Exercise brief =>
What is needed here is an exact repetition of the records below, beginning at the line that has "accediendo al aceptar los términos." and stopping after the line that has "sujeito a manobras".

Data in this exercise =>
[Start of Attachment]
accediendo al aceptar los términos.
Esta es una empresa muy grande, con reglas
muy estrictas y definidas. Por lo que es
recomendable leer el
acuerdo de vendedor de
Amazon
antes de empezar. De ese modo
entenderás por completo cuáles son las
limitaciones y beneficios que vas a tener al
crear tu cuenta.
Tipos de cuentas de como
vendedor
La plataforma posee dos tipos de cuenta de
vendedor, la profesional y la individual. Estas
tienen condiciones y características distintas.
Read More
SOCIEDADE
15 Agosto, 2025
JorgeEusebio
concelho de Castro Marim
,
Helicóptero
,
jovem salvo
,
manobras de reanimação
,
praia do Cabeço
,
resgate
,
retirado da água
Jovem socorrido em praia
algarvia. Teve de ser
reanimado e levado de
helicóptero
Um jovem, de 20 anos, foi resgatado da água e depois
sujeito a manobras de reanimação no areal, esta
[End of Attachment]
[Start of Attachment]
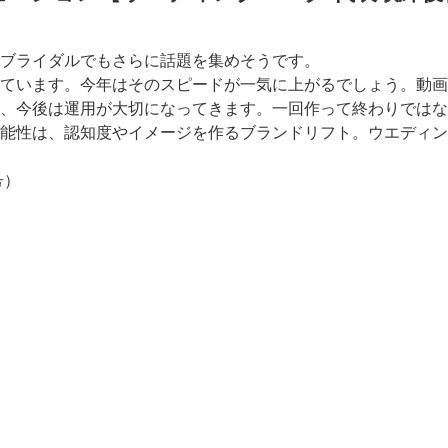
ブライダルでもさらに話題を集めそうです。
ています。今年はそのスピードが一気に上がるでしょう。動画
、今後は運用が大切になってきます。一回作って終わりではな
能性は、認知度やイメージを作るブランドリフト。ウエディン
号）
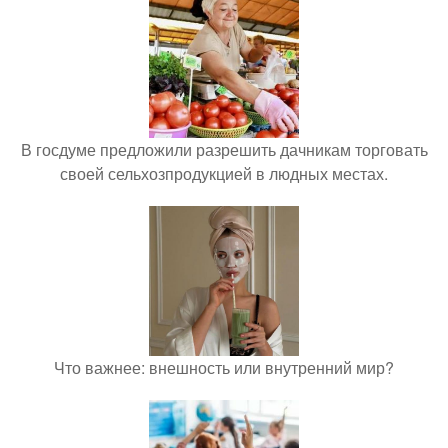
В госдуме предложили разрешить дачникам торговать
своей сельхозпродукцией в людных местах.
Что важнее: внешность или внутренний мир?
[End of Attachment]
Answer for the task =>
accediendo al aceptar los términos.
Esta es una empresa muy grande, con reglas
muy estrictas y definidas. Por lo que es
recomendable leer el
acuerdo de vendedor de
Amazon
antes de empezar. De ese modo
entenderás por completo cuáles son las
limitaciones y beneficios que vas a tener al
crear tu cuenta.
Tipos de cuentas de como
vendedor
La plataforma posee dos tipos de cuenta de
vendedor, la profesional y la individual. Estas
tienen condiciones y características distintas.
Read More
SOCIEDADE
15 Agosto, 2025
JorgeEusebio
concelho de Castro Marim
,
Helicóptero
,
jovem salvo
,
manobras de reanimação
,
praia do Cabeço
,
resgate
,
retirado da água
Jovem socorrido em praia
algarvia. Teve de ser
reanimado e levado de
helicóptero
Um jovem, de 20 anos, foi resgatado da água e depois
sujeito a manobras de reanimação no areal, esta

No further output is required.